**PROBLEM TO WORK ON:** The expected output is each entry, given again exactly.

========================

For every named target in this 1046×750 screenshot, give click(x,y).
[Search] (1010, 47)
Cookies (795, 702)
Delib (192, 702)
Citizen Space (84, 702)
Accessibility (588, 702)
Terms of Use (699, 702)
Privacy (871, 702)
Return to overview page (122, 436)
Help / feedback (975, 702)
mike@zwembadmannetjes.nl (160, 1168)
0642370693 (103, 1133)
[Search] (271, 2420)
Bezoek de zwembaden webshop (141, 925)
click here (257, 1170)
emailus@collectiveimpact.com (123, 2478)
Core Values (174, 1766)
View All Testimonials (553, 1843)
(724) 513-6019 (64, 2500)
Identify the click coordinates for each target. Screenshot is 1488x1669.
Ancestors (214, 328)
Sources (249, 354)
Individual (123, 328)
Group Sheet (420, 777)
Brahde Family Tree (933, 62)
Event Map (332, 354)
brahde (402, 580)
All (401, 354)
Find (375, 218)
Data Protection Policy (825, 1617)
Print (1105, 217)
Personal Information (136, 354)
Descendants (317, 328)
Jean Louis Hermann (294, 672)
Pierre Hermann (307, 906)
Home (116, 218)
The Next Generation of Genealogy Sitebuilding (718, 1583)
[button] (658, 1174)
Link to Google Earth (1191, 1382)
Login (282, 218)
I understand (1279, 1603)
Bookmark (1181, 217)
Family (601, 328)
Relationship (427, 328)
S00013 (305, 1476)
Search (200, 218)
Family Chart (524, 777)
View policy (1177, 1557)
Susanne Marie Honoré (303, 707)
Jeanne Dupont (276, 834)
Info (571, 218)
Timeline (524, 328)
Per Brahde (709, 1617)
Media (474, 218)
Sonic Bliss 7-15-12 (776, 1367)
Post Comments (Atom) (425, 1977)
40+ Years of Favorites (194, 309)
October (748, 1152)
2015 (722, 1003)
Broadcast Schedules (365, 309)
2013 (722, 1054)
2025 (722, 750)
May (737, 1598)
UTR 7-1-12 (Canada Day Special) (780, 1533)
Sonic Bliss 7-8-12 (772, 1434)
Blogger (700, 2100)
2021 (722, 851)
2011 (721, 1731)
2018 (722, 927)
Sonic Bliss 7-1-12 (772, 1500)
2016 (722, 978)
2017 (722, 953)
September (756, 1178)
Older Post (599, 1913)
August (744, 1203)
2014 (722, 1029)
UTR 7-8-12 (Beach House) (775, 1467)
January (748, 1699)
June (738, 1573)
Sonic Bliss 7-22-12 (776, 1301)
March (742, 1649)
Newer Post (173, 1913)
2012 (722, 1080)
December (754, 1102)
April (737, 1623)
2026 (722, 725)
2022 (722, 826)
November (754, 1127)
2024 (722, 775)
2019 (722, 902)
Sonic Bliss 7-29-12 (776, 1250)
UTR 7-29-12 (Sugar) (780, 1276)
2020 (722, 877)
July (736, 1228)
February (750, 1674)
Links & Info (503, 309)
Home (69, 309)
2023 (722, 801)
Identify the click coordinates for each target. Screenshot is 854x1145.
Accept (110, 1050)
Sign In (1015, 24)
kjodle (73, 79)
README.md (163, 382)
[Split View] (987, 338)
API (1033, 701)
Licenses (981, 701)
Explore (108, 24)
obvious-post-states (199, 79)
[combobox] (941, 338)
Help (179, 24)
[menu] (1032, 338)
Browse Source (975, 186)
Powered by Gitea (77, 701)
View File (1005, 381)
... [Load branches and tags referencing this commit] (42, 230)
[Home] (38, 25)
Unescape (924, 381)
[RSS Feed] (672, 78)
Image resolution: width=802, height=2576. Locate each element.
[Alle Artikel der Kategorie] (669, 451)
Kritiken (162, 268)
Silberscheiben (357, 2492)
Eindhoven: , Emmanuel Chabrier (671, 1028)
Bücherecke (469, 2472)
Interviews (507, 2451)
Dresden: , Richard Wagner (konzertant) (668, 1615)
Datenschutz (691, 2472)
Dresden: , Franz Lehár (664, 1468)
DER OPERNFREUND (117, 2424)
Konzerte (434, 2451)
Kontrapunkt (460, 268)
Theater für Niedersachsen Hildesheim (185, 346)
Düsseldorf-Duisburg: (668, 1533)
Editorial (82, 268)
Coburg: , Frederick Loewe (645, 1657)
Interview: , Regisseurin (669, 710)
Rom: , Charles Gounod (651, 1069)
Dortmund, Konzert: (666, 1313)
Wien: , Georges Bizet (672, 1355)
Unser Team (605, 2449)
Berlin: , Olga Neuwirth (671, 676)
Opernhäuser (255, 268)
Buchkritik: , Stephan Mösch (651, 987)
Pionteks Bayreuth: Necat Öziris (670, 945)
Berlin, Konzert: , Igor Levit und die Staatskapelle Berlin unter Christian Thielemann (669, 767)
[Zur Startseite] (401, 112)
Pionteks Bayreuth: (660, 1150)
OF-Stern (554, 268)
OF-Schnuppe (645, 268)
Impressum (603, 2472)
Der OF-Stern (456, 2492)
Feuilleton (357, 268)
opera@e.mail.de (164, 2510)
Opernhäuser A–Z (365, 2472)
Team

========================

**RESPONSE BELOW:**
For every named target in this 1046×750 screenshot, give click(x,y).
[Search] (1010, 47)
Cookies (795, 702)
Delib (192, 702)
Citizen Space (84, 702)
Accessibility (588, 702)
Terms of Use (699, 702)
Privacy (871, 702)
Return to overview page (122, 436)
Help / feedback (975, 702)
mike@zwembadmannetjes.nl (160, 1168)
0642370693 (103, 1133)
[Search] (271, 2420)
Bezoek de zwembaden webshop (141, 925)
click here (257, 1170)
emailus@collectiveimpact.com (123, 2478)
Core Values (174, 1766)
View All Testimonials (553, 1843)
(724) 513-6019 (64, 2500)
Identify the click coordinates for each target. Screenshot is 1488x1669.
Ancestors (214, 328)
Sources (249, 354)
Individual (123, 328)
Group Sheet (420, 777)
Brahde Family Tree (933, 62)
Event Map (332, 354)
brahde (402, 580)
All (401, 354)
Find (375, 218)
Data Protection Policy (825, 1617)
Print (1105, 217)
Personal Information (136, 354)
Descendants (317, 328)
Jean Louis Hermann (294, 672)
Pierre Hermann (307, 906)
Home (116, 218)
The Next Generation of Genealogy Sitebuilding (718, 1583)
[button] (658, 1174)
Link to Google Earth (1191, 1382)
Login (282, 218)
I understand (1279, 1603)
Bookmark (1181, 217)
Family (601, 328)
Relationship (427, 328)
S00013 (305, 1476)
Search (200, 218)
Family Chart (524, 777)
View policy (1177, 1557)
Susanne Marie Honoré (303, 707)
Jeanne Dupont (276, 834)
Info (571, 218)
Timeline (524, 328)
Per Brahde (709, 1617)
Media (474, 218)
Sonic Bliss 7-15-12 (776, 1367)
Post Comments (Atom) (425, 1977)
40+ Years of Favorites (194, 309)
October (748, 1152)
2015 (722, 1003)
Broadcast Schedules (365, 309)
2013 (722, 1054)
2025 (722, 750)
May (737, 1598)
UTR 7-1-12 (Canada Day Special) (780, 1533)
Sonic Bliss 7-8-12 (772, 1434)
Blogger (700, 2100)
2021 (722, 851)
2011 (721, 1731)
2018 (722, 927)
Sonic Bliss 7-1-12 (772, 1500)
2016 (722, 978)
2017 (722, 953)
September (756, 1178)
Older Post (599, 1913)
August (744, 1203)
2014 (722, 1029)
UTR 7-8-12 (Beach House) (775, 1467)
January (748, 1699)
June (738, 1573)
Sonic Bliss 7-22-12 (776, 1301)
March (742, 1649)
Newer Post (173, 1913)
2012 (722, 1080)
December (754, 1102)
April (737, 1623)
2026 (722, 725)
2022 (722, 826)
November (754, 1127)
2024 (722, 775)
2019 (722, 902)
Sonic Bliss 7-29-12 (776, 1250)
UTR 7-29-12 (Sugar) (780, 1276)
2020 (722, 877)
July (736, 1228)
February (750, 1674)
Links & Info (503, 309)
Home (69, 309)
2023 (722, 801)
Identify the click coordinates for each target. Screenshot is 854x1145.
Accept (110, 1050)
Sign In (1015, 24)
kjodle (73, 79)
README.md (163, 382)
[Split View] (987, 338)
API (1033, 701)
Licenses (981, 701)
Explore (108, 24)
obvious-post-states (199, 79)
[combobox] (941, 338)
Help (179, 24)
[menu] (1032, 338)
Browse Source (975, 186)
Powered by Gitea (77, 701)
View File (1005, 381)
... [Load branches and tags referencing this commit] (42, 230)
[Home] (38, 25)
Unescape (924, 381)
[RSS Feed] (672, 78)
Image resolution: width=802, height=2576. Locate each element.
[Alle Artikel der Kategorie] (669, 451)
Kritiken (162, 268)
Silberscheiben (357, 2492)
Eindhoven: , Emmanuel Chabrier (671, 1028)
Bücherecke (469, 2472)
Interviews (507, 2451)
Dresden: , Richard Wagner (konzertant) (668, 1615)
Datenschutz (691, 2472)
Dresden: , Franz Lehár (664, 1468)
DER OPERNFREUND (117, 2424)
Konzerte (434, 2451)
Kontrapunkt (460, 268)
Theater für Niedersachsen Hildesheim (185, 346)
Düsseldorf-Duisburg: (668, 1533)
Editorial (82, 268)
Coburg: , Frederick Loewe (645, 1657)
Interview: , Regisseurin (669, 710)
Rom: , Charles Gounod (651, 1069)
Dortmund, Konzert: (666, 1313)
Wien: , Georges Bizet (672, 1355)
Unser Team (605, 2449)
Berlin: , Olga Neuwirth (671, 676)
Opernhäuser (255, 268)
Buchkritik: , Stephan Mösch (651, 987)
Pionteks Bayreuth: Necat Öziris (670, 945)
Berlin, Konzert: , Igor Levit und die Staatskapelle Berlin unter Christian Thielemann (669, 767)
[Zur Startseite] (401, 112)
Pionteks Bayreuth: (660, 1150)
OF-Stern (554, 268)
OF-Schnuppe (645, 268)
Impressum (603, 2472)
Der OF-Stern (456, 2492)
Feuilleton (357, 268)
opera@e.mail.de (164, 2510)
Opernhäuser A–Z (365, 2472)
Team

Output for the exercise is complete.